HarpsichordConcerto said:


> As I wrote in the current thread about _Licht_, I do honestly want to sit through the whole opera (conveniently spaced out of course) to experience it, and conclude after the experience what the damn piece was all about; all twenty-nine hours of it. But alas, there are no recorded versions out there, yet.
> 
> As for the Feldman piece, I think there is a recording of it, which I haven't listened. I have only listened bits of the very static piece, which probably makes it even more "larger than life". Have you? Curious.
> 
> So I'm guessing these two folks wanted to make a big, big, gigantic statement with these long pieces???


I have the recording of the Feldman quartet on my wish list


----------



## HarpsichordConcerto (Jan 1, 2010)

violadude said:


> I have the recording of the Feldman quartet on my wish list


Keep us posted.


----------



## violadude (May 2, 2011)

HarpsichordConcerto said:


> Keep us posted.


I will as soon as I can. Unfortunately, as I am not currently employed, I have to wait for my ration of birthday money for the year lol


----------



## onestring (Jun 29, 2011)

Totally agree with such picks as Beethoven 9 to float your boat, but I have a collection of bits and pieces that would keep me in bliss should my boat sink and leave me stranded. Howard Hanson's Romantic Sym is one of my favorite gems. Only found it through Alien 1 movie.


----------



## Huilunsoittaja (Apr 6, 2010)

HarpsichordConcerto said:


> Larger than life? Overblown? Excessive?

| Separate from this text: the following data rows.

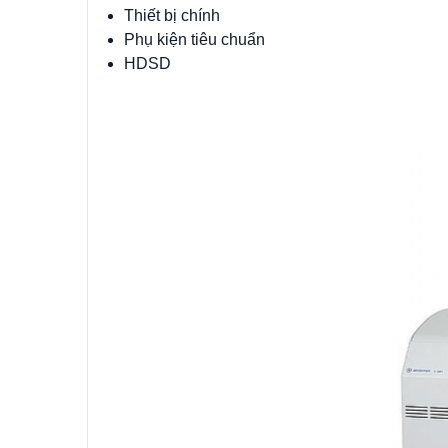
Thiết bị chính
Phụ kiện tiêu chuẩn
HDSD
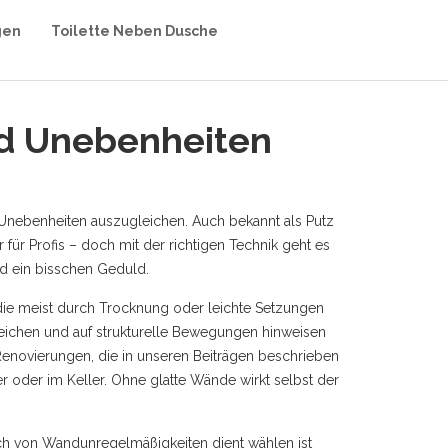
gen
Toilette Neben Dusche
nd Unebenheiten
 Unebenheiten auszugleichen
. Auch bekannt als
Putz
r für Profis – doch mit der richtigen Technik geht es
nd ein bisschen Geduld.
 die meist durch Trocknung oder leichte Setzungen
 reichen und auf strukturelle Bewegungen hinweisen
Renovierungen, die in unseren Beiträgen beschrieben
 oder im Keller. Ohne glatte Wände wirkt selbst der
eich von Wandunregelmäßigkeiten dient
wählen ist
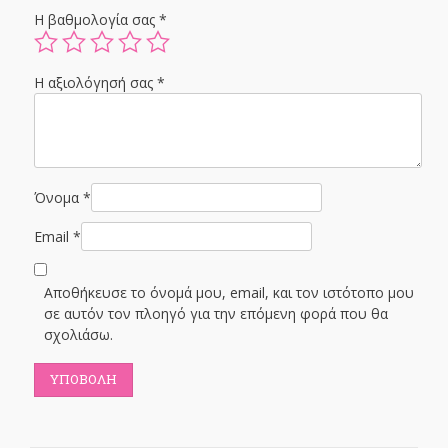
Η βαθμολογία σας
*
Η αξιολόγησή σας
*
Όνομα
*
Email
*
Αποθήκευσε το όνομά μου, email, και τον ιστότοπο μου
σε αυτόν τον πλοηγό για την επόμενη φορά που θα
σχολιάσω.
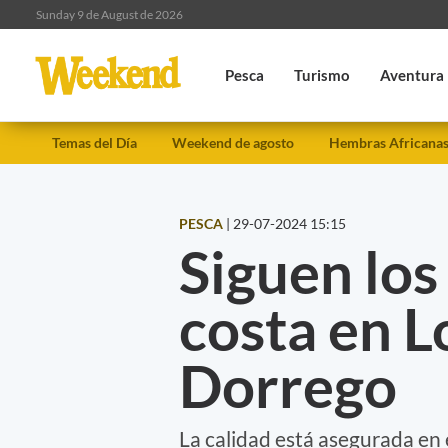
Sunday 9 de August de 2026
Pesca
Turismo
Aventura
Temas del Día
Weekend de agosto
Hembras Africana
PESCA
|
29-07-2024 15:15
Siguen lo
costa en L
Dorrego
La calidad está asegurada en 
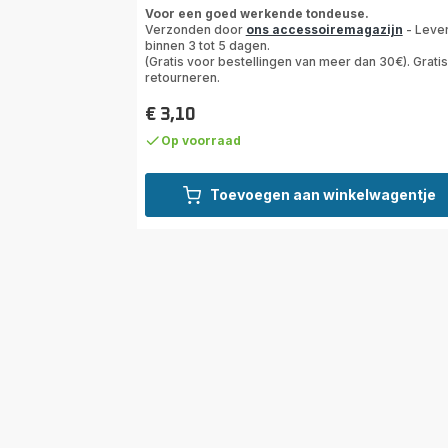
Beoordeling
Voor een goed werkende tondeuse.
met
Verzonden door
ons accessoiremagazijn
- Leve
5
binnen 3 tot 5 dagen.
sterren
(Gratis voor bestellingen van meer dan 30€). Gratis
retourneren.
(gemiddeld)
€ 3,10
Prijs
Op voorraad
Toevoegen aan winkelwagentje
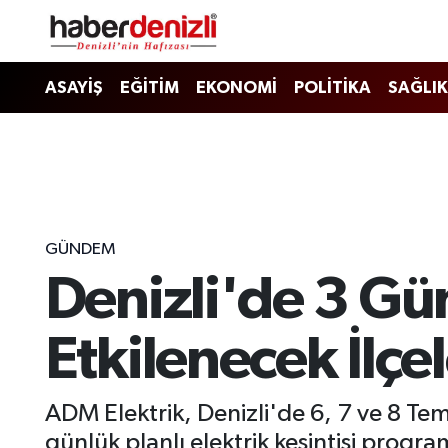
Denizli Nöbetçi Eczaneler
ASAYİŞ
EĞİTİM
EKONOMİ
POLİTİKA
SAĞLIK
Denizli Hava Durumu
Denizli Trafik Yoğunluk Haritası
Puan Durumu ve Fikstür
GÜNDEM
Denizli'de 3 Günl
Tüm Manşetler
Son Dakika Haberleri
Etkilenecek İlçe
Haber Arşivi
ADM Elektrik, Denizli'de 6, 7 ve 8 Te
günlük planlı elektrik kesintisi program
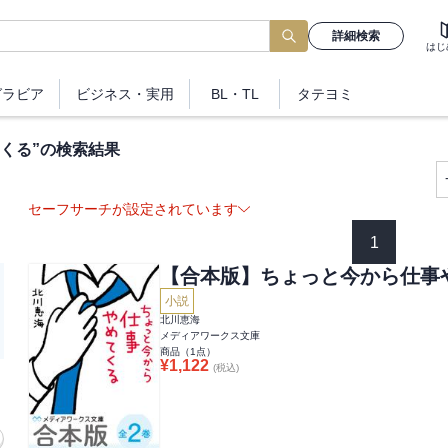
詳細検索
はじ
グラビア
ビジネス
・実用
BL・TL
タテヨミ
くる
”の検索結果
セーフサーチが設定されています
1
【合本版】ちょっと今から仕事
小説
北川恵海
メディアワークス文庫
商品（
1
点）
¥
1,122
(税込)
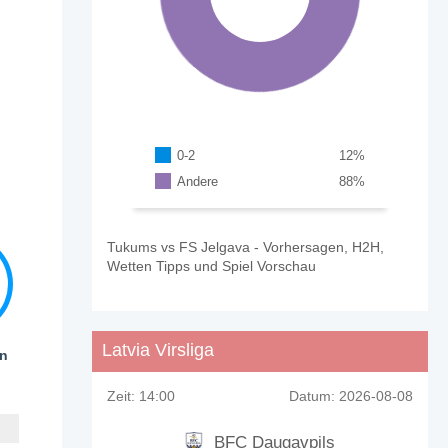
0-2
12
%
Andere
88
%
Tukums vs FS Jelgava - Vorhersagen, H2H,
Wetten Tipps und Spiel Vorschau
Latvia Virsliga
en
Zeit:
14:00
Datum:
2026-08-08
BFC Daugavpils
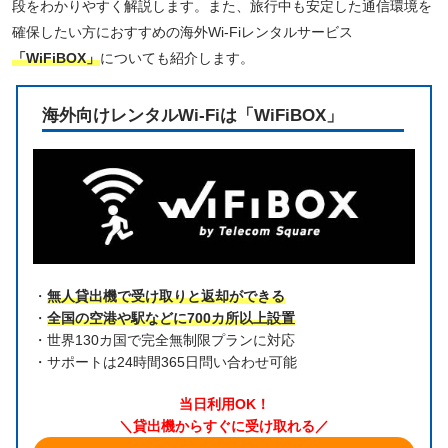
段をわかりやすく解説します。また、旅行中も安定した通信環境を
確保したい方におすすめの海外Wi-Fiレンタルサービス
「WiFiBOX」
についても紹介します。
海外向けレンタルWi-Fiは「WiFiBOX」
・
無人貸出機で受け取りと返却ができる
・
全国の空港や駅などに700カ所以上設置
・世界130カ国で完全無制限プランに対応
・サポートは24時間365日問い合わせ可能
当日利用OK！
＼貸出機からすぐに受け取れる／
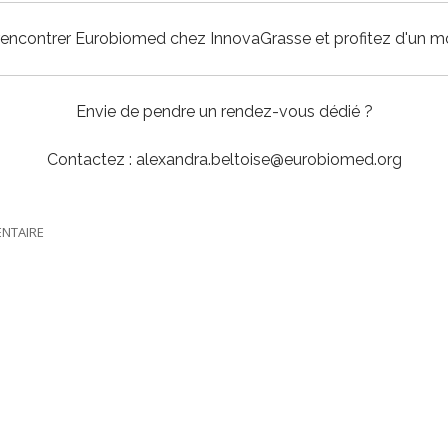
rencontrer Eurobiomed chez InnovaGrasse et profitez d'un 
Envie de pendre un rendez-vous dédié ?
Contactez : alexandra.beltoise@eurobiomed.org
NTAIRE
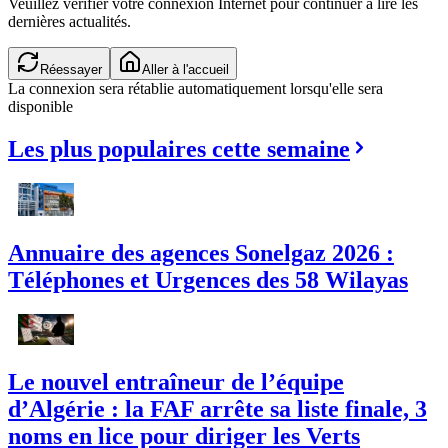
Veuillez vérifier votre connexion Internet pour continuer à lire les
dernières actualités.
Réessayer
Aller à l'accueil
La connexion sera rétablie automatiquement lorsqu'elle sera
disponible
Les plus populaires cette semaine
Annuaire des agences Sonelgaz 2026 :
Téléphones et Urgences des 58 Wilayas
Le nouvel entraîneur de l’équipe
d’Algérie : la FAF arrête sa liste finale, 3
noms en lice pour diriger les Verts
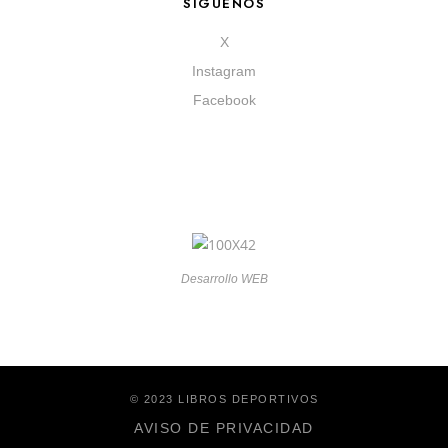
SÍGUENOS
X
Instagram
Facebook
Desarrollo WEB
© 2023 LIBROS DEPORTIVOS
AVISO DE PRIVACIDAD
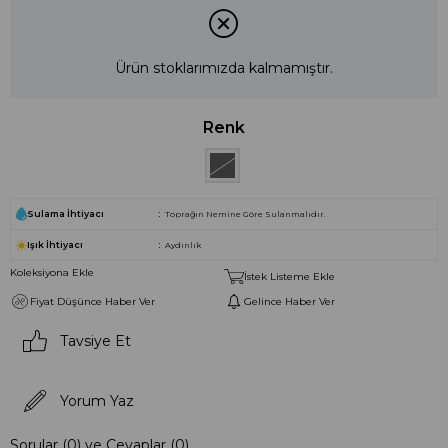
Ürün stoklarımızda kalmamıştır.
Renk
Sulama İhtiyacı
Toprağın Nemine Göre Sulanmalıdır.
Işık İhtiyacı
Aydınlık
Koleksiyona Ekle
İstek Listeme Ekle
Fiyat Düşünce Haber Ver
Gelince Haber Ver
Tavsiye Et
Yorum Yaz
Sorular (0) ve Cevaplar (0)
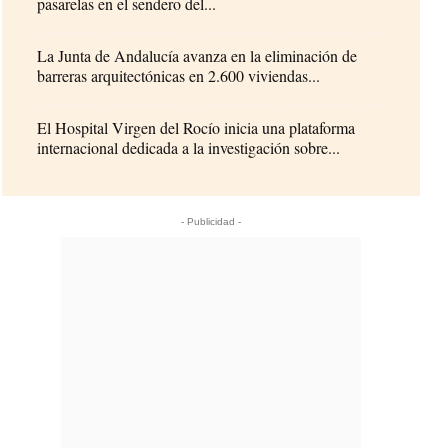
pasarelas en el sendero del...
La Junta de Andalucía avanza en la eliminación de
barreras arquitectónicas en 2.600 viviendas...
El Hospital Virgen del Rocío inicia una plataforma
internacional dedicada a la investigación sobre...
- Publicidad -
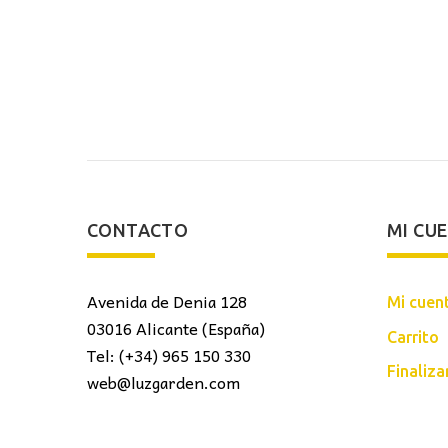
recio
precio
precio
ctual
original
actual
s:
era:
es:
.
5,00€.
104,00€.
86,50€.
CONTACTO
MI CU
Avenida de Denia 128
Mi cuen
03016 Alicante (España)
Carrito
Tel: (+34) 965 150 330
Finaliz
web@luzgarden.com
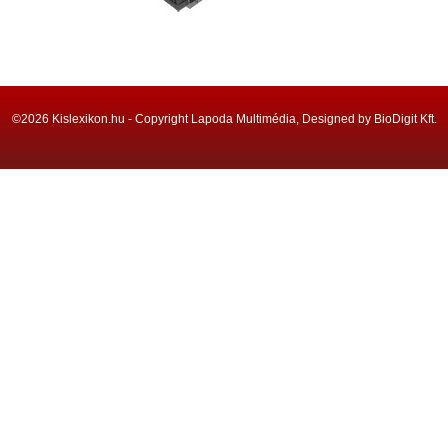
©2026 Kislexikon.hu - Copyright Lapoda Multimédia, Designed by BioDigit Kft.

Lots of Tchaikovsky. 4th Symphony, even 5th Symphony. Swan Lake.


----------



## Jeremy Marchant (Mar 11, 2010)

HarpsichordConcerto said:


> As I wrote in the current thread about _Licht_, I do honestly want to sit through the whole opera (conveniently spaced out of course) to experience it, and conclude after the experience what the damn piece was all about; all twenty-nine hours of it. But alas, there are no recorded versions out there, yet.


Oh, but there are. The whole thing is available by mail order from the Stockhausen Verlag (www.stockhausen.org) or the UK Stockhausen Society (www.stockhausensociety.org). _Thursday_, _Saturday_, _Monday_, _Tuesday _and _Friday _are box sets (_Tuesday _is only two CDs) and the other two are on separate discs. Beautifully documented.
_Michael's journey around the world_ (from _Thursday_) and _Helicopter quartet_ (from _Wednesday_) are on CDs from ECM and Montaigne respectively.

You really don't need to think you have to listen to the whole lot or nothing. Start with _Michael's journey_.


----------